Nevertheless, the retina is, indeed, enriched with GABAergic neurons, whereas the amacrine cells of the inner plexiform layer could be susceptible to GAD antibodies themselves, as they have been shown to express GAD65 [5,46]. Indeed, the pattern of staining of the inner plexiform layer, accompanied by weaker staining of the outer plexiform layer, was described in an SPS patient with visual loss when the patient’s serum was used to stain macaque retina. Intriguingly, when authors used a commercially available monoclonal GAD65 antibody to stain the same macaque tissue, an almost identical pattern was revealed [5]. Thus, antiretinal antibodies in the serum of this SPS patient were reasoned to be identical to the commercial anti-GAD antibody.

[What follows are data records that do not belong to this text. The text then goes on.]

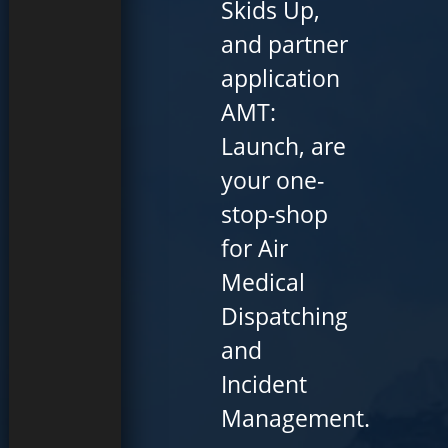
Skids Up,
and partner
application
AMT:
Launch, are
your one-
stop-shop
for Air
Medical
Dispatching
and
Incident
Management.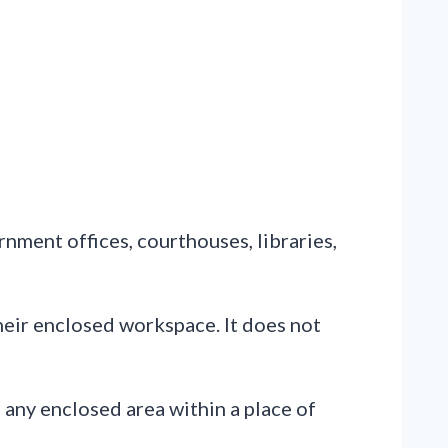
rnment offices, courthouses, libraries,
eir enclosed workspace. It does not
 any enclosed area within a place of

Along the same lines, further data suggest that the anti-retinal role of GAD antibodies becomes available through a recent case report. A patient presenting with isolated painless and progressive visual loss with photosensitivity and positive GAD antibody serum reactivity also tested positive for a 40 kDa retina antigen, a 62 kDa retina antigen, and a 20 kDa optic nerve antigen. The 40 kDa retina antigen could possibly correspond to either rhodopsin or the 40 kDa CAR antigen [4].
Based on these reports, a recent cross-sectional study showed that SPS patients had lower ganglion cells and inner plexiform layer (GCIPL) thicknesses, inner nuclear layer thicknesses, and letter acuity scores compared to sex-matched healthy controls [7]. Intriguingly, the lower GCIPL and inner nuclear layer thicknesses were associated with SPS severity and serum anti-GAD antibody levels. This was a finding that was maintained even after excluding patients with concomitant DM to control for potential DM-related optic pathology. The role of optical coherence tomography (OCT) as a biomarker of SPS could potentially be at play in the future [7].

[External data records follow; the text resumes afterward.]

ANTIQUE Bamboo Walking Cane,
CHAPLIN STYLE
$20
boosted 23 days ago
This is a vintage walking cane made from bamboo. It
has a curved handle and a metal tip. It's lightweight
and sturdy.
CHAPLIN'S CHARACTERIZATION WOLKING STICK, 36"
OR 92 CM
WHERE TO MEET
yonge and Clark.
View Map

3.3. GAD-Antibody-Related Autoimmune Retinopathy (AIR) Treatment

Similar to the treatment of AIR not related to GAD antibody reactivity [41], as well as the treatment of SPS spectrum disorders [11], GAD-related AIR has mainly been managed with immunotherapy with modest results [4]. Several different immunotherapy approaches have been suggested in the literature concerning AIR. These include systemic and local corticosteroids, plasma exchange, IVIG, and autologous non-myeloblastive hematopoietic stem cell transplantation [41]. Out of these approaches, plasma exchange and IVIG have been used in a few case reports of GAD-related AIR [4,5].
Plasma exchange was used in a patient with isolated visual symptoms related to GAD-antibody positivity. The clinical endpoints used to evaluate treatment efficacy included visual acuity, visual fields, fundus autofluorescence, and electroretinogram findings. After six cycles of plasma exchange, the patient’s condition remained stable [4].

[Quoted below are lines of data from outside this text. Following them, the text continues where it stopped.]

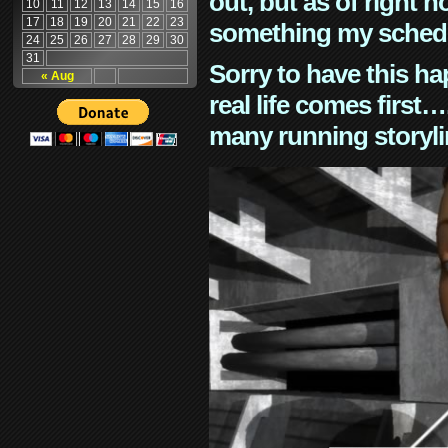
out, but as of right n
10
11
12
13
14
15
16
17
18
19
20
21
22
23
something my schedu
24
25
26
27
28
29
30
31
Sorry to have this h
« Aug
real life comes first
many running storyli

In a patient who suffered from visual loss in the context of GAD-related SPS, both intravenous corticosteroids and methotrexate failed to alleviate visual symptoms. This progressive eye disease resulted in blindness [5].
A patient presenting with PERM, visual loss, and serum GAD-antibody reactivity was treated with corticosteroids, cyclophosphamide, and azathioprine with no response in terms of her visual symptoms. She was subsequently managed with monthly intervals of IVIg at a dose of 0.4 gr/kg/day for 5 consecutive days. After the first cycle of treatment, the patient showed a dramatic improvement in their ataxia symptoms but failed to show an improvement in their vision [6].

4. Case Presentation

A 46-year-old woman with an insignificant previous medical history developed a gradual visual acuity loss in her left eye (OS) accompanied by photosensitivity. Her family history was unremarkable for any neurological or ophthalmologic disorder. Her daughter was diagnosed with Hashimoto’s thyroiditis. She underwent an extensive ophthalmological examination. Electroretinography and genetic testing supported a diagnosis of cone–rod dystrophy, which confirmed retinopathy but failed to unveil a specific underlying mechanism.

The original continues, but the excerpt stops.